The achievement of the team was made possible through the collaborative efforts of MIT graduate student Atharva Sahasrabudhe, Duke University postdoc Laura Rupprecht, MIT postdoc Sirma Orguc, and former MIT postdoc Tural Khudiyev. Significant attention has been garnered by their pioneering work, which was recently published in the esteemed scientific journal Nature Biotechnology.
“For a long time, it was believed that the brain is a tyrant that sends output into the organs and controls everything.
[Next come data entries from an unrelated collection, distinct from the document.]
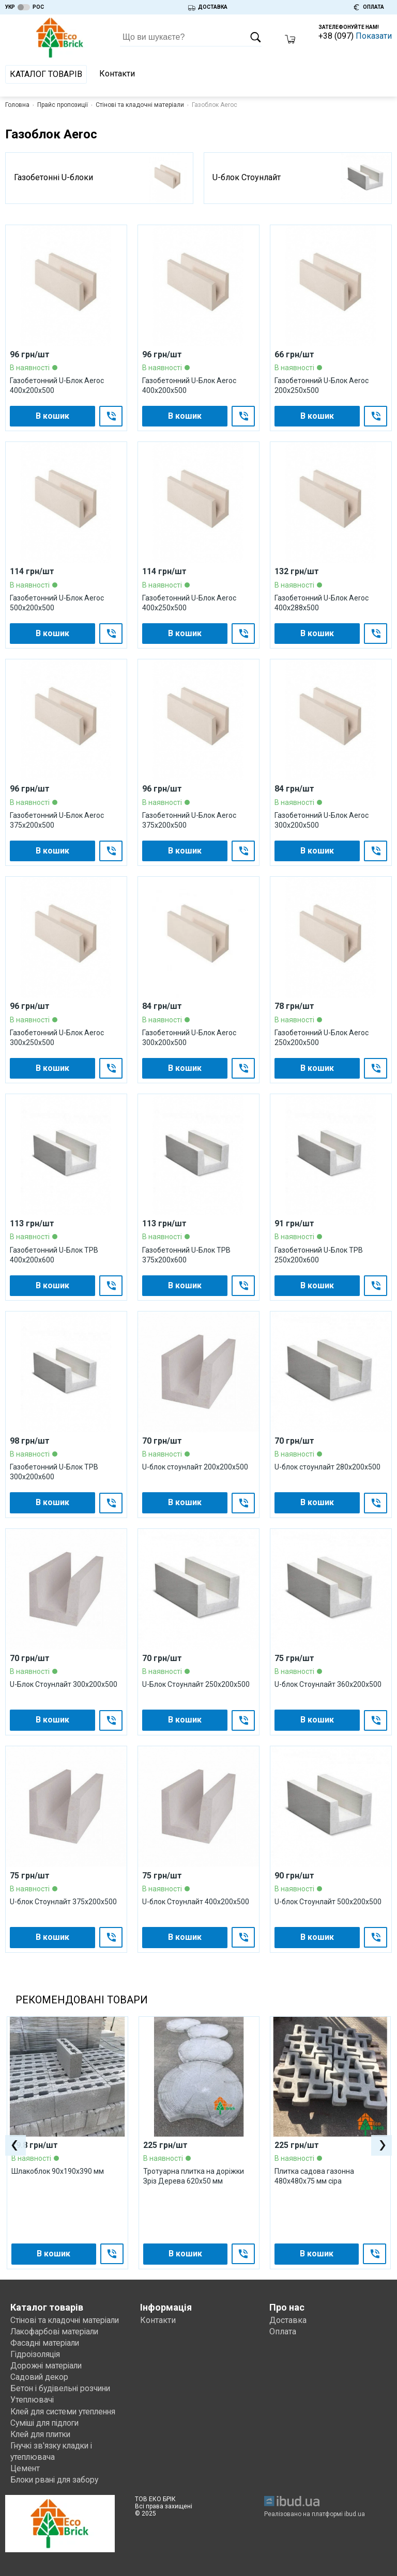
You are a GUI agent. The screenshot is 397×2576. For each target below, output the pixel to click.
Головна (17, 104)
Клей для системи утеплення (65, 2411)
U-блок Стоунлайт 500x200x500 (327, 1902)
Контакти (117, 73)
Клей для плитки (42, 2434)
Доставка (288, 2320)
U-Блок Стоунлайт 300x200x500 (63, 1684)
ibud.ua (354, 2514)
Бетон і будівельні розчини (62, 2388)
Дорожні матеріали (47, 2365)
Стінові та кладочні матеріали (140, 104)
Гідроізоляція (36, 2354)
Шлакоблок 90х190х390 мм (57, 2171)
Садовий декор (40, 2377)
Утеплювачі (32, 2400)
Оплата (282, 2331)
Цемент (25, 2468)
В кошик (52, 416)
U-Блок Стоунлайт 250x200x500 (196, 1684)
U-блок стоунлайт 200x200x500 (195, 1467)
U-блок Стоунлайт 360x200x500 (327, 1684)
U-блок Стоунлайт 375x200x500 (63, 1902)
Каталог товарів (46, 74)
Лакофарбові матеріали (56, 2331)
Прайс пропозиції (62, 104)
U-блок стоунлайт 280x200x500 (327, 1467)
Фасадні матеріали (46, 2343)
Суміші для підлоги (47, 2422)
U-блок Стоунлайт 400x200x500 (195, 1902)
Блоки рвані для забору (56, 2480)
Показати (374, 36)
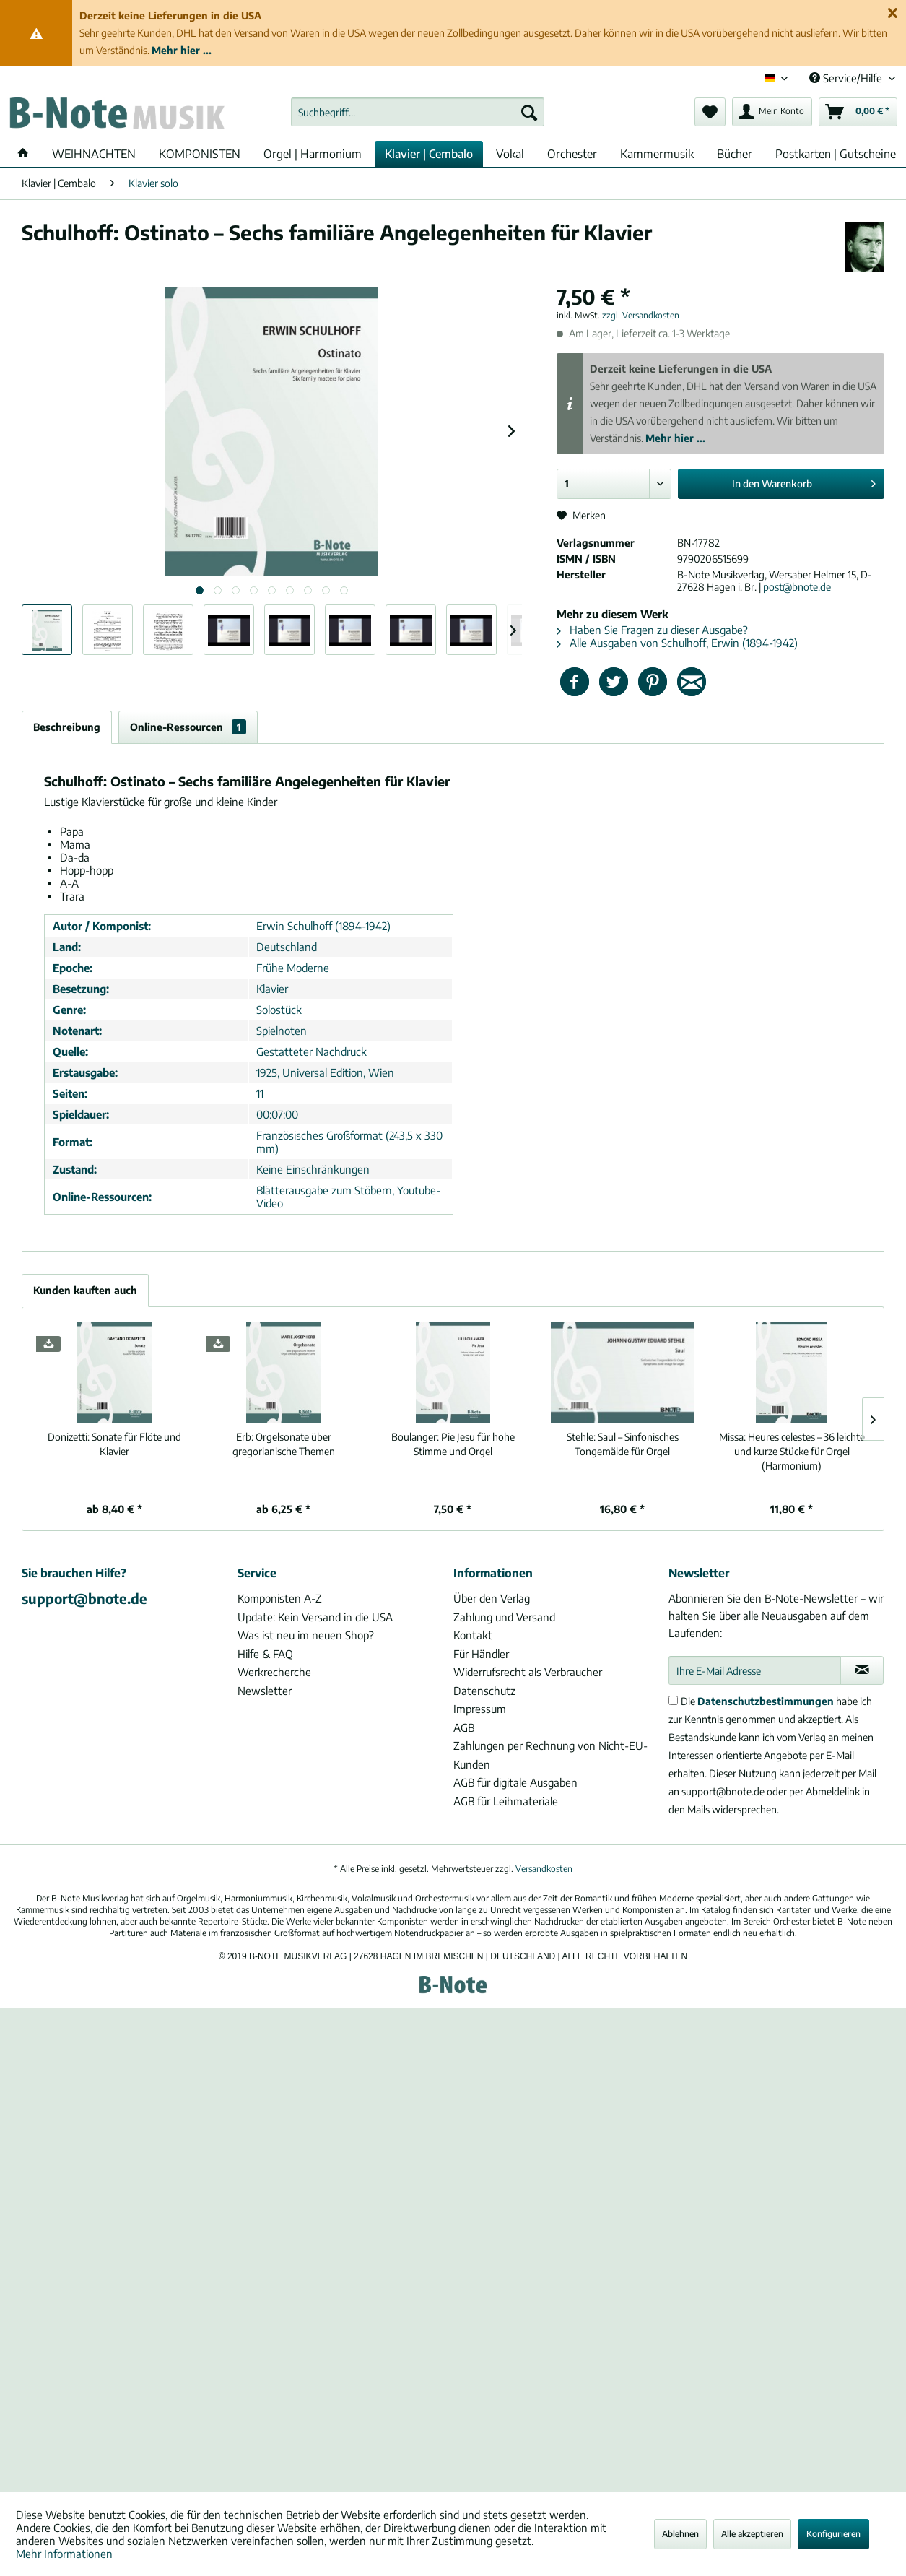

But now it is known that there is a lot of feedback back into the brain, and this feedback potentially controls some of the functions that have previously been exclusively attributed to central neural control.” It is concluded by Anikeeva,
Promising opportunities for further exploration of the gut-brain connection and unlocking new possibilities for managing neurological disorders lie ahead in the future. As the boundaries of our understanding are continually pushed by scientists, the intricate web of communication between the brain and gut may hold the key to many health breakthroughs.